Conférence du mardi 20 février 1996 par Christine Bournel.
Compte-rendu par Michel Lemaignan
Devant une quarantaine de courageux, car les rues de Garches étaient recouvertes de neige et le temps lui-même était gris et froid ! (ce qui explique le petit nombre de participants), Christine Bournel nous a fait une conférence qui ne correspondait pas tout à fait à son titre et aurait pu s’appeler plutôt : « Histoire de l’art, des origines lointaines jusqu’au début du 20ème siècle ».
Elle a tout d’abord examiné l’évolution de la notion de beauté, qui, au début, était plutôt réservé au domaine religieux, puis a été l’apanage des princes et des grands de ce monde et a connu un véritable éclatement seulement au 19ème siècle.
Alors s’est ouvert un grand débat : « L’art est-il ou non réservé à ce qui est utile ? ».
Le parfumeur Coty semble être un témoin particulièrement intéressant de ce débat. Il pense que chacun a droit au meilleur produit dans le meilleur emballage.
Le luxe doit correspondre à un projet culturel, mais il s’agit sans doute d’une démarche esthétique plutôt que commerciale. Le prix n’est plus l’indice du luxe ; les parfums en sont un exemple.
Le luxe, c’est l’ultime rempart démocratique du sens esthétique. Le prêt à porter en est un bon exemple.
Il faut noter également que les grands magasins ont investi dans l’esthétique des façades (exemple : La Samaritaine) et l’emploi du bois comme matériau. La démarche est à la fois esthétique (voir les œuvres de l’architecte Guimard) et confortable.
Il faut noter qu’aujourd’hui, la philosophie sur l’éclosion de ce luxe n’existe plus.
La Vienne du début du siècle est l’expression de nouvelles valeurs.
La Tour Eiffel a été la preuve d’une révélation esthétique et d’une révolution des matériaux.
Les travaux du préfet Haussmann ont également été une vraie révolution manifestant la volonté de capter la lumière dans les appartements et aussi peut-être une motivation policière, grâce aux avenues plus larges.
C’est la bourgeoisie d’affaires (les Rothschild, les frères Pereire) qui ont lancé tout cela.

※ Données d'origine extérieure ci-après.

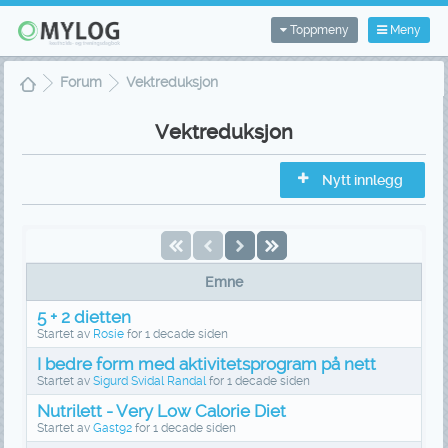
Toppmeny
Meny
Forum
Vektreduksjon
Vektreduksjon
Nytt innlegg
Emne
5 + 2 dietten
Startet av
Rosie
for
1 decade siden
I bedre form med aktivitetsprogram på nett
Startet av
Sigurd Svidal Randal
for
1 decade siden
Nutrilett - Very Low Calorie Diet
Startet av
Gast92
for
1 decade siden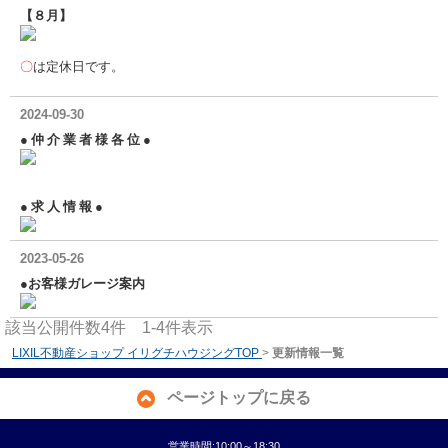
【８月】
〇
は定休日です。
2024-09-30
● 仲 介 業 者 様 各 位 ●
● 求 人 情 報 ●
2023-05-26
●お客様ガレージ案内
該当公開件数
4
件
1-4
件表示
LIXIL不動産ショップ イリグチハウジングTOP
>
更新情報一覧
ページトップに戻る
営業時間:10:00～18:30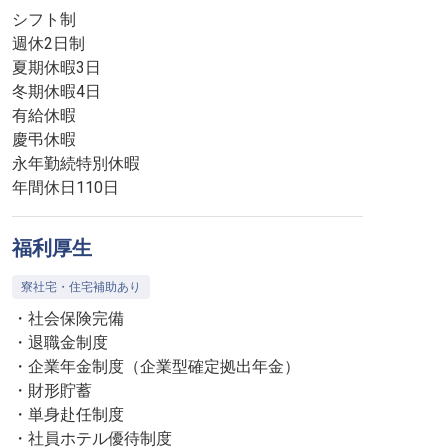
シフト制
週休2日制
夏期休暇3日
冬期休暇4日
有給休暇
慶弔休暇
永年勤続特別休暇
年間休日110日
福利厚生
寮社宅・住宅補助あり
・社会保険完備
・退職金制度
・企業年金制度（企業型確定拠出年金）
・財形貯蓄
・単身赴任制度
・社員ホテル優待制度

C’est l’époque du développement des stations balnéaires et d’un nouvel art de vivre : « Un esprit sain dans un corps sain ».
Ce sont deux philosophes allemands Schiller et Hegel qui ont donné cette vision laïque de la beauté et qui ont montré que le beau existe en soi et pour soi. Nietzche de son côté dit qu’un objet est beau s’il est moral. Pour Bourdieu est beau ce à quoi on adhère, ce qui est moins dangereux et moins restrictif.
On doit s’efforcer d’arriver à une réconciliation entre l’objet beau et sa fonction. Mais le beau a-t-il des critères objectifs ?
C’est là une question importante et discutable.
Un objet peut être beau à un moment donné, mais est-il beau en soi ? La notion de beau est certainement relative et il y a un décalage entre les différents sens du beau.
L’influence de Daum et de Lalique est à noter dans leur domaine, ainsi que celle de Moucha dans celui de l’affichage.
Quelque chose est-il beau parce qu’on le dit beau ou parce que je le trouve beau ? Grande question.
L’artisanat doit être l’expression de la nature, alors que l’œuvre d’art est la sublimation de la nature.
Après toutes ces remarques dont beaucoup auraient pu être le point de départ de discussions riches et passionnantes, Christine Bournel a passé de nombreuses diapositives représentant soit des œuvres d’art de différentes époques, soit des personnalités ayant joué un rôle important dans l’histoire de l’art.
Deux questions intéressantes ont donné lieu à des rebondissements du débat, l’une sur une conception différente du sens du beau, l’autre sur l’influence de la mode dans ce domaine.